ACTIVITY: Work out how many lines below contain the word "Yingli". Only the number is wanted.

※ ※ ※

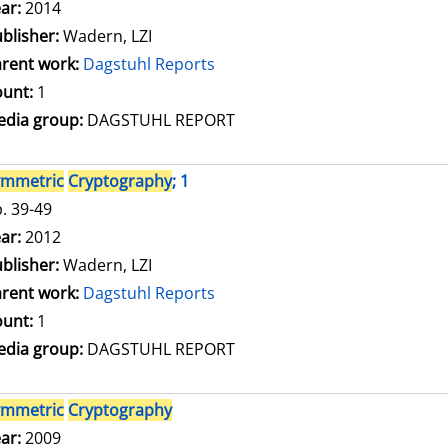
arch for this author
ar:
2014
blisher:
Wadern, LZI
rent work:
Dagstuhl Reports
unt:
1
dia group:
DAGSTUHL REPORT
ymmetric
Cryptography
; 1
. 39-49
arch for this author
ar:
2012
blisher:
Wadern, LZI
rent work:
Dagstuhl Reports
unt:
1
dia group:
DAGSTUHL REPORT
ymmetric
Cryptography
arch for this author
ar:
2009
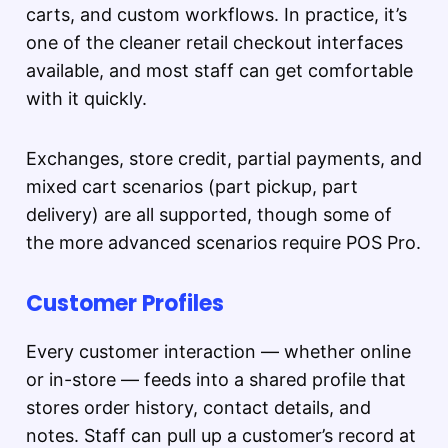
carts, and custom workflows. In practice, it’s
one of the cleaner retail checkout interfaces
available, and most staff can get comfortable
with it quickly.
Exchanges, store credit, partial payments, and
mixed cart scenarios (part pickup, part
delivery) are all supported, though some of
the more advanced scenarios require POS Pro.
Customer Profiles
Every customer interaction — whether online
or in-store — feeds into a shared profile that
stores order history, contact details, and
notes. Staff can pull up a customer’s record at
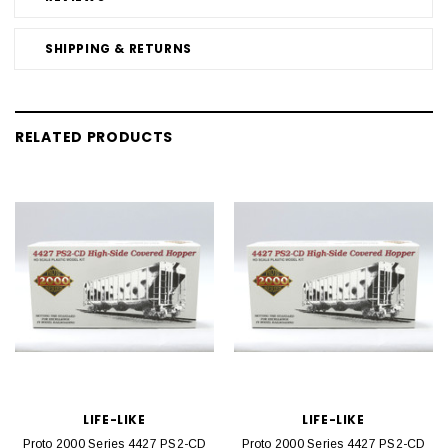
SHIPPING & RETURNS
RELATED PRODUCTS
LIFE-LIKE
LIFE-LIKE
Proto 2000 Series 4427 PS2-CD
Proto 2000 Series 4427 PS2-CD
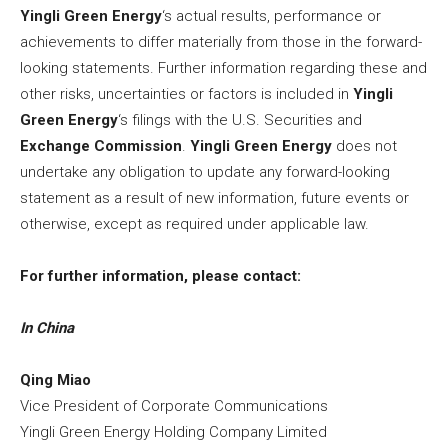
Yingli Green Energy
‘s actual results, performance or
achievements to differ materially from those in the forward-
looking statements. Further information regarding these and
other risks, uncertainties or factors is included in
Yingli
Green Energy
‘s filings with the U.S. Securities and
Exchange Commission
.
Yingli Green Energy
does not
undertake any obligation to update any forward-looking
statement as a result of new information, future events or
otherwise, except as required under applicable law.
For further information, please contact:
In
China
Qing Miao
Vice President of Corporate Communications
Yingli Green Energy Holding Company Limited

※ ※ ※

ANSWER SPACE: 4